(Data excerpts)

-=-=-

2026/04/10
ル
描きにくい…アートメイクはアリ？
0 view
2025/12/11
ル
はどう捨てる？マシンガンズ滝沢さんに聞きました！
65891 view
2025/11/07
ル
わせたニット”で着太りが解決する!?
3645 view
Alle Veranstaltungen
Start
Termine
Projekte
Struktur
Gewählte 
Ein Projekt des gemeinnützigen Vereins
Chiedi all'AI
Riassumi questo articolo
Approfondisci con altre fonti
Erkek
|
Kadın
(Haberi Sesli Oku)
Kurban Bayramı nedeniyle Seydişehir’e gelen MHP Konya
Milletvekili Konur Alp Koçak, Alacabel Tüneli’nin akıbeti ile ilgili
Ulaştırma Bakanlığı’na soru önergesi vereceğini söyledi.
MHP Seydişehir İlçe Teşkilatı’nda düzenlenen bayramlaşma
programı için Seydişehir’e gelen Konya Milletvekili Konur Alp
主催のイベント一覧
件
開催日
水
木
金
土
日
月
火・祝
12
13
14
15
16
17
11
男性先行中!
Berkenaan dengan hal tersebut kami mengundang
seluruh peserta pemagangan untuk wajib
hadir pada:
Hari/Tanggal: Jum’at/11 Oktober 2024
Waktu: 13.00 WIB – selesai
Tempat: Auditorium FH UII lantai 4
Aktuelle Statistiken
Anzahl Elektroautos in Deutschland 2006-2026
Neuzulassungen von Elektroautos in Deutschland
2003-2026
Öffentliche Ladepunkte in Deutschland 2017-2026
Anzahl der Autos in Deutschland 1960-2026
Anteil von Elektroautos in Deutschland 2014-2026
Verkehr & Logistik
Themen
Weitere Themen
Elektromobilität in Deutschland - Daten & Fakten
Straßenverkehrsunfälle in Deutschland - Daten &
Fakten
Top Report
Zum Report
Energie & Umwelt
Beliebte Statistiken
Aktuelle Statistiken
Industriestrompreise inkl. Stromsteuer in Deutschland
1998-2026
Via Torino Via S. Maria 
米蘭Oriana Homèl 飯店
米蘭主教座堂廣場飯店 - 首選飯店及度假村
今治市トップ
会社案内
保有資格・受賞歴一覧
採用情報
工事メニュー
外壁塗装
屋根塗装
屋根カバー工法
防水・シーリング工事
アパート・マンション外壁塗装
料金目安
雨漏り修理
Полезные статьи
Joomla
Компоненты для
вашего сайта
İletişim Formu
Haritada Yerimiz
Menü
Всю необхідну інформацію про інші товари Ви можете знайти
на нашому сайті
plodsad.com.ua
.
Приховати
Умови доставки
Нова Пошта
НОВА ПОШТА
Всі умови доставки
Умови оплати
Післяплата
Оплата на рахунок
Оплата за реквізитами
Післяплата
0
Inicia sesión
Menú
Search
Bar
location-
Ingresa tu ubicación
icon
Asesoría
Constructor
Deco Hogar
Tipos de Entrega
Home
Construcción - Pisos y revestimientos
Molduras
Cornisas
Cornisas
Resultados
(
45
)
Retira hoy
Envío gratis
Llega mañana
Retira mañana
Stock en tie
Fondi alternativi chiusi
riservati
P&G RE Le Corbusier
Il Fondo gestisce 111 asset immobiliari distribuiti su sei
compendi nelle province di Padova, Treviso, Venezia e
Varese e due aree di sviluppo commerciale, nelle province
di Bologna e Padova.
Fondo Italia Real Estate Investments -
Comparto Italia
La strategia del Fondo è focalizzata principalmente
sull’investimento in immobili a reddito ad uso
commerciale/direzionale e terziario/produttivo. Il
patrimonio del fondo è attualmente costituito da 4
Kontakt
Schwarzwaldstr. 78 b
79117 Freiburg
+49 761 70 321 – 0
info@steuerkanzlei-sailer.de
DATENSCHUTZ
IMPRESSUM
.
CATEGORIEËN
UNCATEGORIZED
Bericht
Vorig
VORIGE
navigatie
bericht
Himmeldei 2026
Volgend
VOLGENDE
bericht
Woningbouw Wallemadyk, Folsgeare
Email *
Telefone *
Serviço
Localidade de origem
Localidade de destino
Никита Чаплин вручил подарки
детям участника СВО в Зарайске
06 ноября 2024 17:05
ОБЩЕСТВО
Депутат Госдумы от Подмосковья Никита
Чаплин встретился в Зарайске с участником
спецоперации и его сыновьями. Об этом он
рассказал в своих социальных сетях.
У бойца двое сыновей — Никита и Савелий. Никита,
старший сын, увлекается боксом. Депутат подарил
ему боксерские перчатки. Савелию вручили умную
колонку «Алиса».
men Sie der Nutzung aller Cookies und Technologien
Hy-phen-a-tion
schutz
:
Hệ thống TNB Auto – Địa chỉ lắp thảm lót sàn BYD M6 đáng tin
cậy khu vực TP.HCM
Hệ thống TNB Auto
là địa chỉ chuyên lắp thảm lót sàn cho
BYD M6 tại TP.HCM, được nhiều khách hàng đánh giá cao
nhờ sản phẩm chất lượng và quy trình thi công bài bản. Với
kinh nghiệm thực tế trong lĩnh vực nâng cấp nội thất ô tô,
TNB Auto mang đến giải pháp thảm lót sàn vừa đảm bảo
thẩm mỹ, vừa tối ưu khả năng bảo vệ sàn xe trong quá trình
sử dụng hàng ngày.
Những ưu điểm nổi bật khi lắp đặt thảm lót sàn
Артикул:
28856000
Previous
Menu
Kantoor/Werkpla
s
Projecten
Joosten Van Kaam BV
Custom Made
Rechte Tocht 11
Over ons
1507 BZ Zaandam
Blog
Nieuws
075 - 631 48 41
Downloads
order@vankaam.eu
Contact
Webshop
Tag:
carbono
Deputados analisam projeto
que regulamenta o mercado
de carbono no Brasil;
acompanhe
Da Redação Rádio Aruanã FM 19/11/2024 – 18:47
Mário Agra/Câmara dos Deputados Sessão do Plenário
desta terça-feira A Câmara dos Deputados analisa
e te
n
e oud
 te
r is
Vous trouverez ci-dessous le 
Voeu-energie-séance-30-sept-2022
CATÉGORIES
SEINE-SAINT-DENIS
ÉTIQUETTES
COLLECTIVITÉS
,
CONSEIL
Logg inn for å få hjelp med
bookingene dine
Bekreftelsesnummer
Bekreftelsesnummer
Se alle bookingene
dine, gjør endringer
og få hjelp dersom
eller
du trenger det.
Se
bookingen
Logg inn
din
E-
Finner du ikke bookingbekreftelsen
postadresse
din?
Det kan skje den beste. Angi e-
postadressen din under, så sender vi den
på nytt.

-=-=-

Wherever the word "Konya" turns up in the records above, copy the line that holds it.

-- Exercise answer --
Kurban Bayramı nedeniyle Seydişehir’e gelen MHP Konya
programı için Seydişehir’e gelen Konya Milletvekili Konur Alp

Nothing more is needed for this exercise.